> WHAT YOU NEED TO DO: The data must be reproduced verbatim; images are to be omitted.

**** DATA TO USE

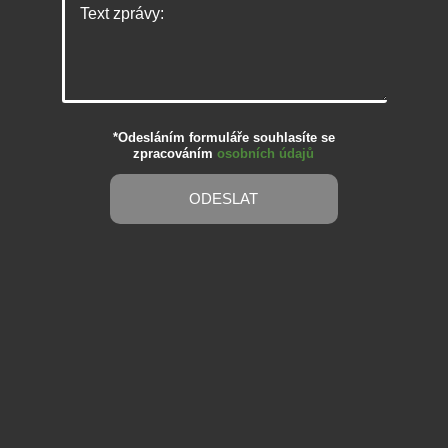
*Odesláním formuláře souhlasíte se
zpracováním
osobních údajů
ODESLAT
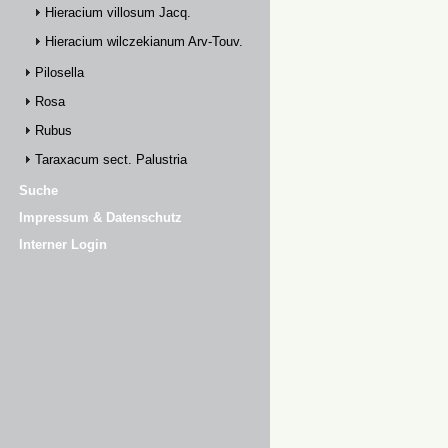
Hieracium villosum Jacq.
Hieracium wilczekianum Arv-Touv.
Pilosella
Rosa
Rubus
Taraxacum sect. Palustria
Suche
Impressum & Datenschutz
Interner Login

********

> SOLUTION TO THE EXERCISE:
*Odesláním formuláře souhlasíte se
zpracováním
osobních údajů
ODESLAT
Hieracium villosum Jacq.
Hieracium wilczekianum Arv-Touv.
Pilosella
Rosa
Rubus
Taraxacum sect. Palustria
Suche
Impressum & Datenschutz
Interner Login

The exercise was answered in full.